== Your objective ==
What do the lines say, reproduced word for word, from the first of the entries below through the line bearing "पुरुष, 35 वर्ष"?

[The records Boundary: Start]

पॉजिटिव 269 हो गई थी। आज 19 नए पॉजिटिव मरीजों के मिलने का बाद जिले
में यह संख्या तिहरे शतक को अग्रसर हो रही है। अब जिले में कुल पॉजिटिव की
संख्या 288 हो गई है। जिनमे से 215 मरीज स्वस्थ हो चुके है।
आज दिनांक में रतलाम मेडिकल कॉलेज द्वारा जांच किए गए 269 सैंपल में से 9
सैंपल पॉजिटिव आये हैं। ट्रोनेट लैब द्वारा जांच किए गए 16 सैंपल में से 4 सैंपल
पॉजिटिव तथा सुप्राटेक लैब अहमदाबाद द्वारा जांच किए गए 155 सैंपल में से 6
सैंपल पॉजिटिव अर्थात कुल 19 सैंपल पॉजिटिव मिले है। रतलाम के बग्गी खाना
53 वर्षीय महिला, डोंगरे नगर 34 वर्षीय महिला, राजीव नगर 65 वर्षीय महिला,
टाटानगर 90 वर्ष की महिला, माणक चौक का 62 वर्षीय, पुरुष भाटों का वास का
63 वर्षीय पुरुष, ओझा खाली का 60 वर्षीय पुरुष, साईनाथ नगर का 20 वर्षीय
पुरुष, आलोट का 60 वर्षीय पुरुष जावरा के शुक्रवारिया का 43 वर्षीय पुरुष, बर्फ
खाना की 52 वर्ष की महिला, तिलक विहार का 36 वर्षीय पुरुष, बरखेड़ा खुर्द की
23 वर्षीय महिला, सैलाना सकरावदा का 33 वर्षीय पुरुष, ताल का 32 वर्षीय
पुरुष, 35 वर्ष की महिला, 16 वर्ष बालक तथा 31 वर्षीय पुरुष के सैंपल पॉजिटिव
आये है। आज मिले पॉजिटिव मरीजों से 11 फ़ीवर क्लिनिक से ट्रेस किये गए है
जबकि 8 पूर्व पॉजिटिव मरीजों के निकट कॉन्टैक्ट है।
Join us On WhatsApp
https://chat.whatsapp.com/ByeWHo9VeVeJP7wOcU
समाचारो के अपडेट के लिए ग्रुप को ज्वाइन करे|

[The records Boundary: End]

== Reply to the exercise ==
पॉजिटिव 269 हो गई थी। आज 19 नए पॉजिटिव मरीजों के मिलने का बाद जिले
में यह संख्या तिहरे शतक को अग्रसर हो रही है। अब जिले में कुल पॉजिटिव की
संख्या 288 हो गई है। जिनमे से 215 मरीज स्वस्थ हो चुके है।
आज दिनांक में रतलाम मेडिकल कॉलेज द्वारा जांच किए गए 269 सैंपल में से 9
सैंपल पॉजिटिव आये हैं। ट्रोनेट लैब द्वारा जांच किए गए 16 सैंपल में से 4 सैंपल
पॉजिटिव तथा सुप्राटेक लैब अहमदाबाद द्वारा जांच किए गए 155 सैंपल में से 6
सैंपल पॉजिटिव अर्थात कुल 19 सैंपल पॉजिटिव मिले है। रतलाम के बग्गी खाना
53 वर्षीय महिला, डोंगरे नगर 34 वर्षीय महिला, राजीव नगर 65 वर्षीय महिला,
टाटानगर 90 वर्ष की महिला, माणक चौक का 62 वर्षीय, पुरुष भाटों का वास का
63 वर्षीय पुरुष, ओझा खाली का 60 वर्षीय पुरुष, साईनाथ नगर का 20 वर्षीय
पुरुष, आलोट का 60 वर्षीय पुरुष जावरा के शुक्रवारिया का 43 वर्षीय पुरुष, बर्फ
खाना की 52 वर्ष की महिला, तिलक विहार का 36 वर्षीय पुरुष, बरखेड़ा खुर्द की
23 वर्षीय महिला, सैलाना सकरावदा का 33 वर्षीय पुरुष, ताल का 32 वर्षीय
पुरुष, 35 वर्ष की महिला, 16 वर्ष बालक तथा 31 वर्षीय पुरुष के सैंपल पॉजिटिव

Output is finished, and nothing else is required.